Dans ce contexte incertain, un autre acteur est entré en scène il y a quelques mois : KoBold Metals. À la faveur du rapprochement entre Kinshasa et Washington autour de nouveaux investissements américains dans le secteur minier congolais, cette start-up californienne a manifesté son intérêt pour le projet Manono. En mai 2025, KoBold et AVZ ont ainsi annoncé un accord-cadre pour permettre le développement du projet. La compagnie australienne recevrait une compensation contre l’abandon de ses prétentions sur le gisement. Les discussions ouvertes pour finaliser cet accord n’ont néanmoins pas encore abouti, et AVZ, qui a un temps suspendu ses contestations judiciaires, a depuis repris la procédure.

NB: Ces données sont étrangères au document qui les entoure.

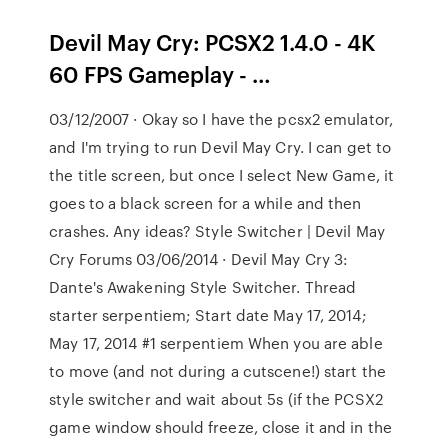
Devil May Cry: PCSX2 1.4.0 - 4K
60 FPS Gameplay - …
03/12/2007 · Okay so I have the pcsx2 emulator,
and I'm trying to run Devil May Cry. I can get to
the title screen, but once I select New Game, it
goes to a black screen for a while and then
crashes. Any ideas? Style Switcher | Devil May
Cry Forums 03/06/2014 · Devil May Cry 3:
Dante's Awakening Style Switcher. Thread
starter serpentiem; Start date May 17, 2014;
May 17, 2014 #1 serpentiem When you are able
to move (and not during a cutscene!) start the
style switcher and wait about 5s (if the PCSX2
game window should freeze, close it and in the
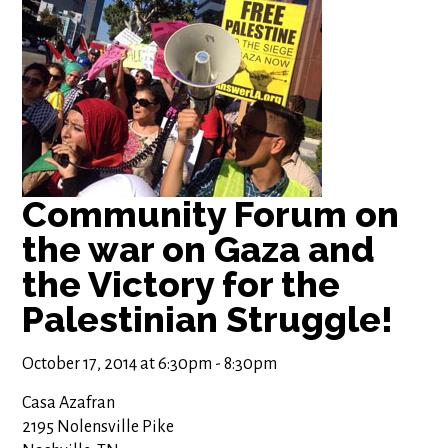
Community Forum on
the war on Gaza and
the Victory for the
Palestinian Struggle!
October 17, 2014 at 6:30pm - 8:30pm
Casa Azafran
2195 Nolensville Pike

Pour autant, l’intérêt de KoBold pour le lithium congolais n’a pas faibli, puisque la société a signé dans la foulée un autre accord-cadre, cette fois avec le gouvernement congolais, concernant le développement du projet Manono. Si Kinshasa et la société américaine n’ont pas détaillé la stratégie pour mettre en valeur le gisement, AVZ a immédiatement réagi en assurant qu’elle continuerait à défendre ses intérêts, sans rejeter le dialogue.
Flou persistant
Ces différents développements durant l’année écoulée n’ont guère apporté d’éclaircie quant à l’avenir du projet Manono ou l’identité des compagnies qui seront en mesure d’exploiter le gisement. Zijin avait annoncé le début de la production en 2026, mais a fourni peu de mises à jour depuis sur l’évolution des travaux de construction d’une mine. De son côté, AVZ s’est récemment retrouvée dans le viseur de la justice australienne pour des faits relatifs à au projet. La Commission australienne des valeurs mobilières et des investissements (ASIC), le gendarme de la bourse, a ainsi annoncé en novembre 2025 l’ouverture d’une procédure judiciaire contre la compagnie, accusée d’avoir omis d’informer correctement ses investisseurs sur les problèmes rencontrés en RDC.
Le gouvernement congolais communique également peu sur les options disponibles pour faire de Manono la première mine de lithium du pays. En décembre 2025, les autorités ont signé un accord avec Washington afin de mettre à disposition des investisseurs aux États-Unis une liste de projets miniers susceptibles d’être développés avec des capitaux américains. Le ministre des Mines, Louis Watum, a déclaré que cette liste serait transmise aux USA cette semaine, sans préciser si le projet Manono y serait intégré. L’hypothèse semble peu probable, car l’accord signé avec Washington précise qu’aucun projet ne doit être ajouté à la liste si cela va à l’encontre d’obligations juridiques internationales.
Les mois à venir pourraient s’avérer décisifs pour la résolution des problèmes qui empêchent la mise en valeur de Manono. La communication d’AVZ laisse notamment entrevoir une solution n’impliquant pas nécessairement son retour sur le projet, puisqu’elle affirme rechercher actuellement « une solution commerciale pour les actionnaires ».